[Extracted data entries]
━━━━━━

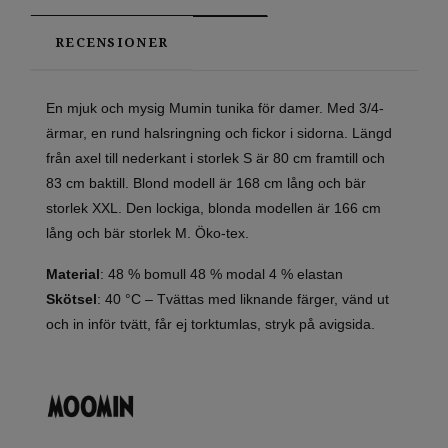
RECENSIONER
En mjuk och mysig Mumin tunika för damer. Med 3/4-
ärmar, en rund halsringning och fickor i sidorna. Längd
från axel till nederkant i storlek S är 80 cm framtill och
83 cm baktill. Blond modell är 168 cm lång och bär
storlek XXL. Den lockiga, blonda modellen är 166 cm
lång och bär storlek M. Öko-tex.
Material
: 48 % bomull 48 % modal 4 % elastan
Skötsel
: 40 °C – Tvättas med liknande färger, vänd ut
och in inför tvätt, får ej torktumlas, stryk på avigsida.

━━━━━━

Problem requirements:
The line containing "lång och bär storlek M. Öko-tex." and every line after it, through the end of the records, should be repeated exactly and alone.

Your solution:
lång och bär storlek M. Öko-tex.
Material
: 48 % bomull 48 % modal 4 % elastan
Skötsel
: 40 °C – Tvättas med liknande färger, vänd ut
och in inför tvätt, får ej torktumlas, stryk på avigsida.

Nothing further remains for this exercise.